The response includes training progress and metrics including loss, learning rate, and validation loss.

### Using MLflow

If your deployment has MLflow tracking enabled:

1. Access the MLflow UI at your cluster's MLflow tracking URL
2. Locate your experiment by the output model name
3. Find the run using your customization job ID
4. View detailed metrics, including training and validation loss curves, under the "Metrics" tab

MLflow integration is configured at the cluster level. Contact your administrator if you need access to the MLflow UI or if MLflow tracking is not enabled for your deployment.

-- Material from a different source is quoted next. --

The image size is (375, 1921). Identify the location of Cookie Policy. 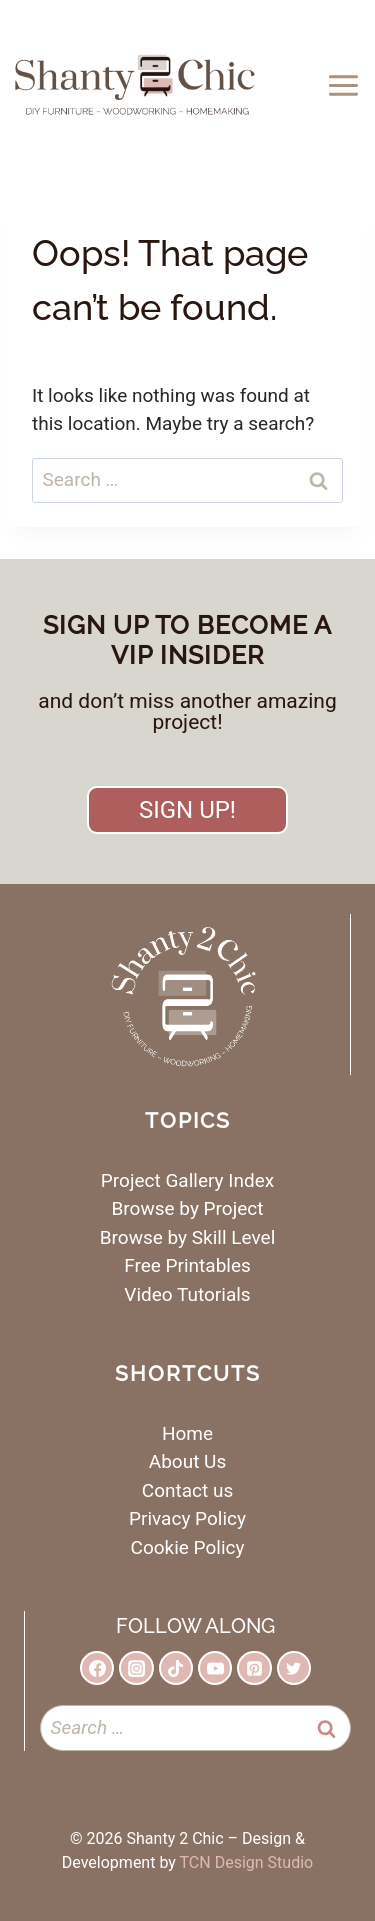
(188, 1547).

<a id="ft-tut-metrics-wandb" />

### Using Weights & Biases

If your customization job was created with W\&B integration enabled (see [Weights & Biases Integration](/documentation/customizer-reference/manage-customization-jobs/create-a-customization-job)):

1. Go to [wandb.ai](https://wandb.ai/home) and navigate to your project
2. Find the run corresponding to your customization job
3. View training and validation loss curves, learning rate schedules, and other metrics under the run's dashboard

```python
client = NeMoPlatform(
    base_url=os.environ.get("NMP_BASE_URL", "http://localhost:8080"),
    workspace="default",
)

# Create a customization job with W&B integration
job = client.customization.jobs.create(
    name="my-wandb-job",
    workspace="default",
    spec={
        "model": "default/llama-3-2-1b",
        "dataset": "fileset://default/my-dataset",
        "training": {
            "type": "sft",
            "peft": {"type": "lora"},
            "epochs": 3,
            "batch_size": 16,
            "learning_rate": 1e-4,
        },
        "integrations": {
            "wandb": {
                "project": "my-finetuning-project",
                "entity": "my-team",
                "tags": ["fine-tuning", "llama"],
                "api_key_secret": "my-wandb-key",
            }
        },
    },
)

print(f"Created job: {job.name}")
print(f"Status: {job.status}")
```

The `api_key_secret` field references a stored secret containing your `WANDB_API_KEY`.
Use the secret name (e.g., `"my-wandb-key"`) to resolve it from the request workspace.
To create the secret, see [Weights & Biases Keys](/documentation/get-started/core-concepts/manage-secrets).

Then view your results at [wandb.ai](https://wandb.ai/home) under your project.
![W\&B charts example](https://files.buildwithfern.com/nemo-platform.docs.buildwithfern.com/nemo-platform/b1f36631f5e0d02244a7c7f4f5354238e2c2c6b0de323e2502b0f992dab8e179/_dot_dot_/customizer/_images/wandb_charts_example.png)

The W\&B integration is optional and must be configured when [creating the customization job](/documentation/customizer-reference/manage-customization-jobs/create-a-customization-job). When enabled, training metrics are sent to W\&B using your API key. While we encrypt your API key and don't log it internally, please review W\&B's terms of service before use.